A letter from Cousin Helen announces she is passing through on her way home from a water cure, a 19th-century hydrotherapy treatment. Cousin Helen is carried to Katy’s dark room and offers her a new framework for understanding her condition. She tells Katy to see her illness as attending “the School of Pain” (114), where God is the Teacher. She outlines lessons in Patience, Cheerfulness, Making the Best of Things, Hopefulness, and Neatness. She reveals that she herself was once miserable and unkempt in her sickroom until her father asked her to make her room pleasant for his sake. She also suggests that Katy’s state gives her a unique opportunity to become the center of the family by making her room a place the children want to come to.
Over the following months, Katy puts this advice into practice. She opens the blinds, tidies her room, and tries to be cheerful. By Christmas, she plans generous gifts for the children and discovers they have made her a little evergreen tree with homemade presents. Papa gives her a wheeled reclining chair, granting her first glimpse of the outside world in six months. For Valentine’s Day, she and Cecy organize a surprise tea party with personalized valentines. Dorry remarks that they “never had such good times before Katy was sick” (142).
The second winter is harder. In November, Aunt Izzie falls ill with typhoid fever and dies. The children sob and realize what a good friend their aunt had been. When Dr. Carr says he must hire a housekeeper, Katy begs to take on the role herself. She makes beginner’s mistakes but improves steadily, and no replacement is ever hired.

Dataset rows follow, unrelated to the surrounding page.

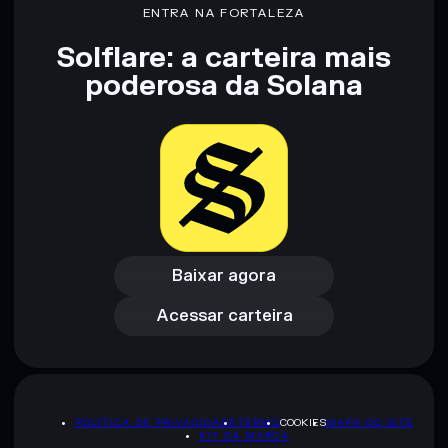
concentração
Adin NSFW
ENTRA NA FORTALEZA
Solflare: a carteira mais
Aviso legal: Esta informação é apenas para fins educativos e
poderosa da Solana
não constitui aconselhamento financeiro. Faz sempre a tua
pesquisa. Dados fornecidos pelo rugcheck.xyz.
Baixar agora
Acessar carteira
Baixar agora
Acessar carteira
POLÍTICA DE PRIVACIDADE
TERMS
COOKIES
MAPA DO SITE
KIT DA MARCA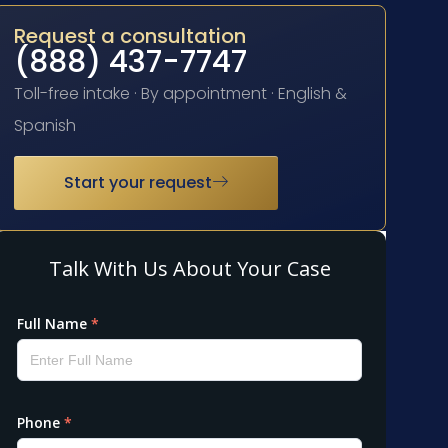
Request a consultation
(888) 437-7747
Toll-free intake · By appointment · English &
Spanish
Start your request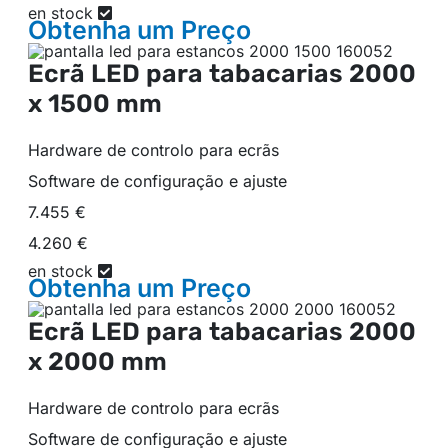
en stock
Obtenha um
Preço
Ecrã LED para tabacarias
2000
x 1500 mm
Hardware de controlo para ecrãs
Software de configuração e ajuste
7.455 €
4.260 €
en stock
Obtenha um
Preço
Ecrã LED para tabacarias
2000
x 2000 mm
Hardware de controlo para ecrãs
Software de configuração e ajuste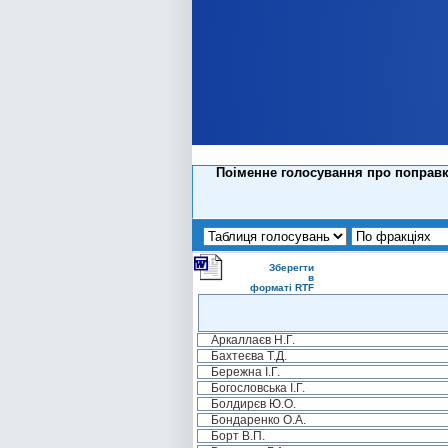
Поіменне голосування про поправку
Зберегти
в
форматі RTF
Аркаллаєв Н.Г.
Бахтеєва Т.Д.
Бережна І.Г.
Богословська І.Г.
Болдирєв Ю.О.
Бондаренко О.А.
Борт В.П.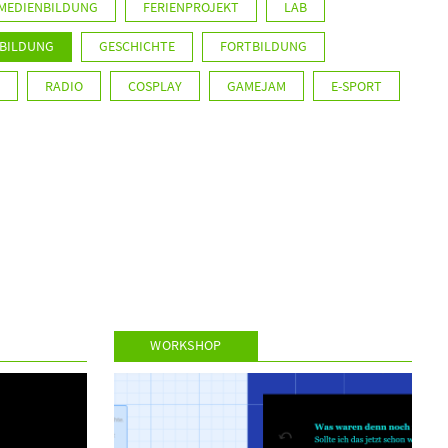
MEDIENBILDUNG
FERIENPROJEKT
LAB
 BILDUNG
GESCHICHTE
FORTBILDUNG
RADIO
COSPLAY
GAMEJAM
E-SPORT
WORKSHOP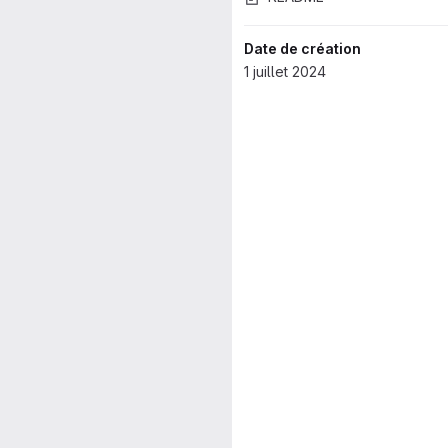
Date de création
1 juillet 2024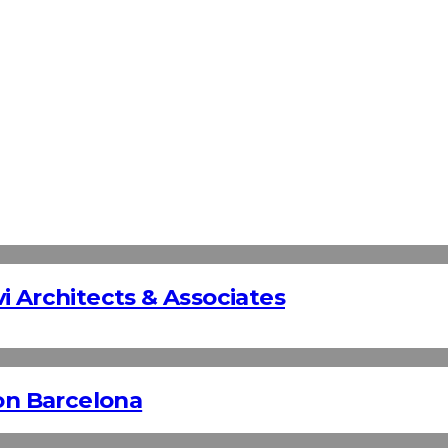
i Architects & Associates
n Barcelona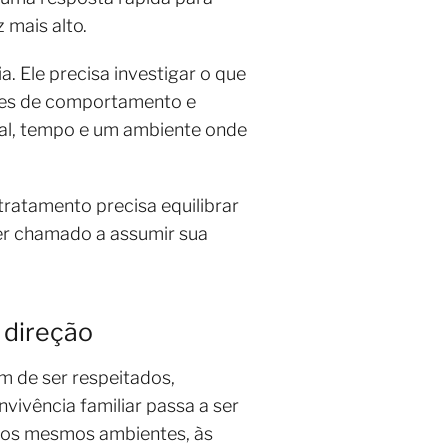
 mais alto.
a. Ele precisa investigar o que
rões de comportamento e
nal, tempo e um ambiente onde
tratamento precisa equilibrar
er chamado a assumir sua
 direção
m de ser respeitados,
vivência familiar passa a ser
 aos mesmos ambientes, às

About four years after her fall, Katy is established as the household’s capable, loving center. She manages domestic decisions, handles Phil’s mischief, supports Dorry’s projects, and guides Elsie’s piano practice. Then one day, Katy rings her bell in agitation and tells her sisters she stood up by herself. Over the following weeks, she progresses from standing a few seconds to walking step by step. She chooses September 8, their mother’s birthday, for her first trip downstairs. Papa helps her slowly down the stairs while the household watches. In the parlor, Cousin Helen waits on the sofa. Katy forgets her weakness and runs to embrace her.
During a three-week stay, Cousin Helen observes the transformation in all the children and that everyone revolves around Katy. She praises Katy for her efforts, which the girl protests tearfully that she does not deserve. However, the narrator gently concludes: “Although she said she didn’t deserve it, I think that Katy did” (182).